Question: Compute $\frac{5}{4 \cdot 9} + \frac{7}{9 \cdot 16} + \frac{9}{16 \cdot 25} + \frac{11}{25 \cdot 36}$
I noted that we can rewrite the equation as $\frac{5}{2^2 \cdot 3^2} + \frac{7}{3^2 \cdot 4^2} + \frac{9}{4^2 \cdot 5^2} + \frac{11}{5^2 \cdot 6^2}$. How to proceed?
Question: Compute
\(\dfrac{5}{4 \cdot 9} + \dfrac{7}{9 \cdot 16} + \dfrac{9}{16 \cdot 25} + \dfrac{11}{25 \cdot 36}\)

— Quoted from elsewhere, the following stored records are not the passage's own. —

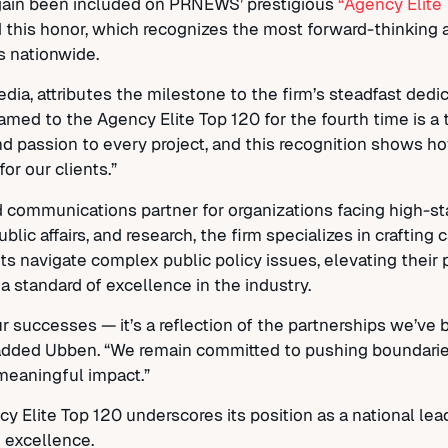
again been included on PRNEWS’ prestigious
“Agency Elite
d this honor, which recognizes the most forward-thinking 
s nationwide.
a, attributes the milestone to the firm’s steadfast dedica
named to the Agency Elite Top 120 for the fourth time is a
and passion to every project, and this recognition shows
or our clients.”
d communications partner for organizations facing high-s
ublic affairs, and research, the firm specializes in craftin
ts navigate complex public policy issues, elevating their 
 a standard of excellence in the industry.
 successes — it’s a reflection of the partnerships we’ve b
,” added Ubben. “We remain committed to pushing boundarie
meaningful impact.”
Elite Top 120 underscores its position as a national lead
 excellence.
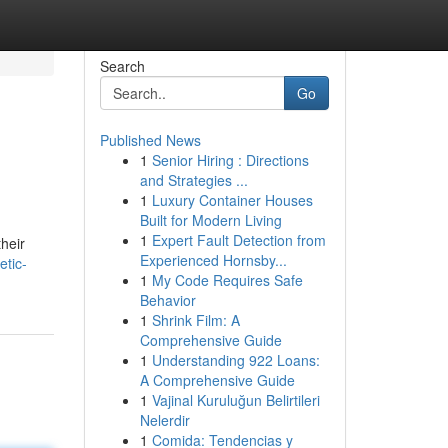
Search
Go
Published News
1
Senior Hiring : Directions
and Strategies ...
1
Luxury Container Houses
Built for Modern Living
1
Expert Fault Detection from
their
Experienced Hornsby...
etic-
1
My Code Requires Safe
Behavior
1
Shrink Film: A
Comprehensive Guide
1
Understanding 922 Loans:
A Comprehensive Guide
1
Vajinal Kuruluğun Belirtileri
Nelerdir
1
Comida: Tendencias y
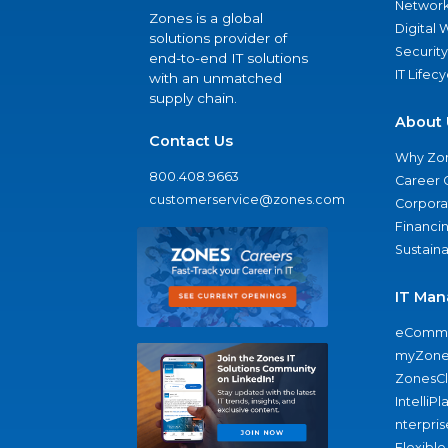
Network
Zones is a global
Digital
solutions provider of
Security
end-to-end IT solutions
IT Lifec
with an unmatched
supply chain.
About 
Contact Us
Why Zo
800.408.9663
Career 
customerservice@zones.com
Corporat
Financi
Sustaina
IT Man
eComme
myZone
ZonesC
IntelliPl
nterpris
Flexible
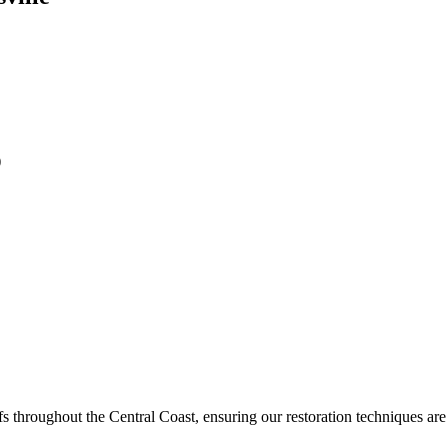
)
 throughout the Central Coast, ensuring our restoration techniques are e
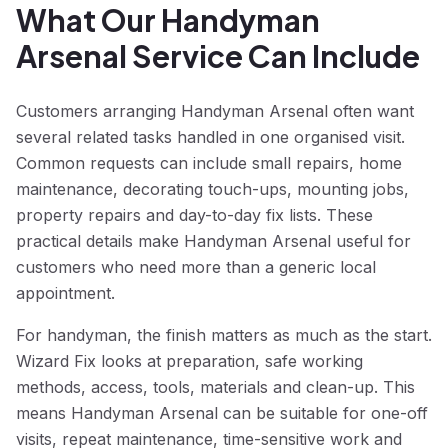
What Our Handyman
Arsenal Service Can Include
Customers arranging Handyman Arsenal often want
several related tasks handled in one organised visit.
Common requests can include small repairs, home
maintenance, decorating touch-ups, mounting jobs,
property repairs and day-to-day fix lists. These
practical details make Handyman Arsenal useful for
customers who need more than a generic local
appointment.
For handyman, the finish matters as much as the start.
Wizard Fix looks at preparation, safe working
methods, access, tools, materials and clean-up. This
means Handyman Arsenal can be suitable for one-off
visits, repeat maintenance, time-sensitive work and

\(\begin{array}{|rcll|} \hline && \mathbf{\dfrac{5}{4 \cdot 9} + \dfrac{7}{9 \cdot 16} + \dfrac{9}{16 \cdot 25} + \dfrac{11}{25 \cdot 36}} \\\\ &=& \dfrac{5}{9 \cdot 4} + \dfrac{7}{16 \cdot 9} + \dfrac{9}{25 \cdot 16} + \dfrac{11}{36 \cdot 25} \\\\ &=& \dfrac{9-4}{9 \cdot 4} + \dfrac{16-9}{16 \cdot 9} + \dfrac{25-16}{25 \cdot 16} + \dfrac{36-25}{36 \cdot 25} \\\\ &=&\small{ \dfrac{9}{9 \cdot 4} -\dfrac{4}{9 \cdot 4} + \dfrac{16}{16 \cdot 9} -\dfrac{9}{16 \cdot 9} + \dfrac{25}{25 \cdot 16} -\dfrac{16}{25 \cdot 16} + \dfrac{36}{36 \cdot 25} -\dfrac{25}{36 \cdot 25}} \\\\ &=& \dfrac{1}{4} -\dfrac{1}{9} + \dfrac{1}{9} -\dfrac{1}{16} + \dfrac{1}{16} -\dfrac{1}{25} + \dfrac{1}{25} -\dfrac{1}{36} \\\\ &=& \dfrac{1}{4} -\dfrac{1}{36} \\\\ &=& \dfrac{36-4}{4*36} \\\\ &=& \dfrac{32}{4*36} \\\\ &=& \dfrac{8}{36} \\\\ &=& \mathbf{\dfrac{2}{9}} \\ \hline \end{array}\)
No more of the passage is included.